▶ **PROMPT**:
Only the lines from the one containing "Hafiz Abu Bakar" through the end of the listing below belong in your answer; retype them exactly.

[EXERCISE MATERIALS — start]

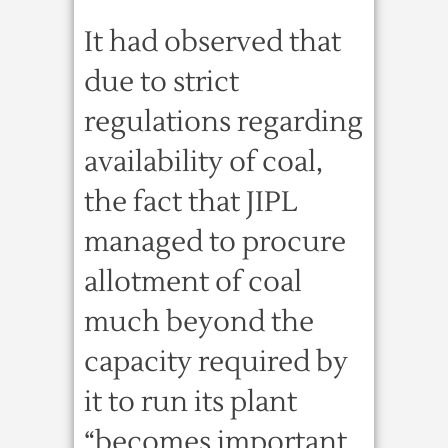
It had observed that
due to strict
regulations regarding
availability of coal,
the fact that JIPL
managed to procure
allotment of coal
much beyond the
capacity required by
it to run its plant
“becomes important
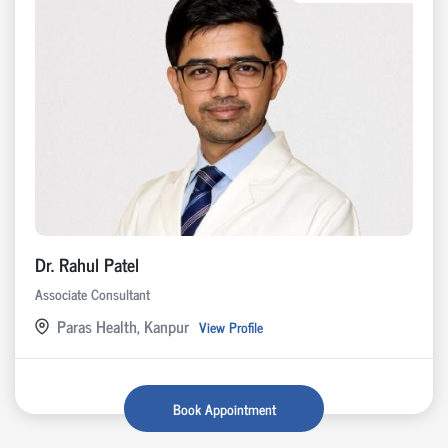
Dr. Rahul Patel
Associate Consultant
Paras Health, Kanpur
View Profile
Book Appointment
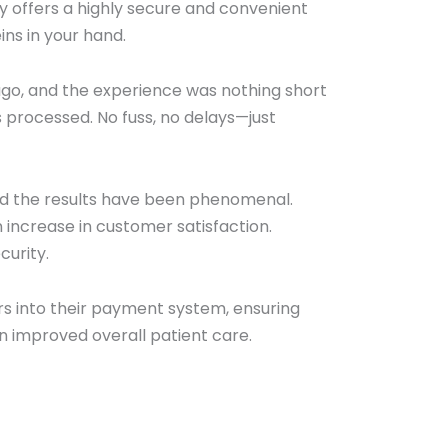
y offers a highly secure and convenient
ns in your hand.
ago, and the experience was nothing short
 processed. No fuss, no delays—just
nd the results have been phenomenal.
n increase in customer satisfaction.
curity.
s into their payment system, ensuring
urn improved overall patient care.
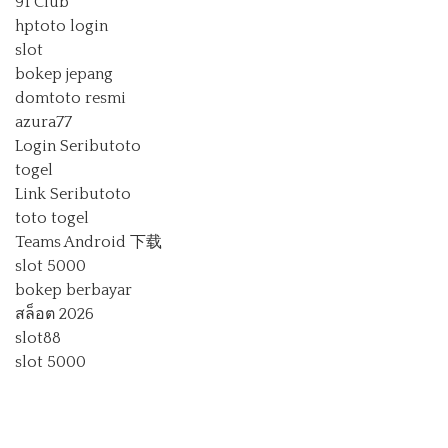
91 Club
hptoto login
slot
bokep jepang
domtoto resmi
azura77
Login Seributoto
togel
Link Seributoto
toto togel
Teams Android 下载
slot 5000
bokep berbayar
สล็อต 2026
slot88
slot 5000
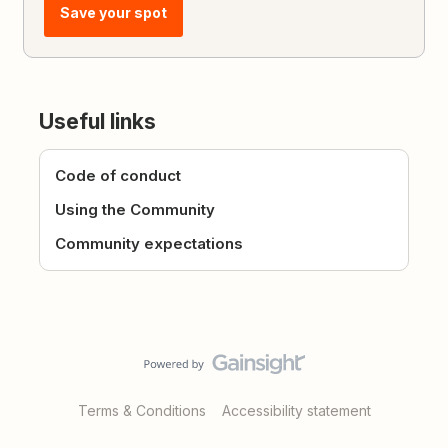
Save your spot
Useful links
Code of conduct
Using the Community
Community expectations
Terms & Conditions
Accessibility statement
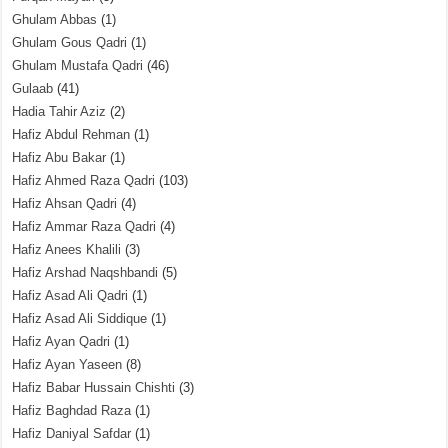
Ghulam Abbas
(1)
Ghulam Gous Qadri
(1)
Ghulam Mustafa Qadri
(46)
Gulaab
(41)
Hadia Tahir Aziz
(2)
Hafiz Abdul Rehman
(1)
Hafiz Abu Bakar
(1)
Hafiz Ahmed Raza Qadri
(103)
Hafiz Ahsan Qadri
(4)
Hafiz Ammar Raza Qadri
(4)
Hafiz Anees Khalili
(3)
Hafiz Arshad Naqshbandi
(5)
Hafiz Asad Ali Qadri
(1)
Hafiz Asad Ali Siddique
(1)
Hafiz Ayan Qadri
(1)
Hafiz Ayan Yaseen
(8)
Hafiz Babar Hussain Chishti
(3)
Hafiz Baghdad Raza
(1)
Hafiz Daniyal Safdar
(1)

[EXERCISE MATERIALS — finish]

▶ **OUTPUT OF THE EXERCISE**:
Hafiz Abu Bakar
(1)
Hafiz Ahmed Raza Qadri
(103)
Hafiz Ahsan Qadri
(4)
Hafiz Ammar Raza Qadri
(4)
Hafiz Anees Khalili
(3)
Hafiz Arshad Naqshbandi
(5)
Hafiz Asad Ali Qadri
(1)
Hafiz Asad Ali Siddique
(1)
Hafiz Ayan Qadri
(1)
Hafiz Ayan Yaseen
(8)
Hafiz Babar Hussain Chishti
(3)
Hafiz Baghdad Raza
(1)
Hafiz Daniyal Safdar
(1)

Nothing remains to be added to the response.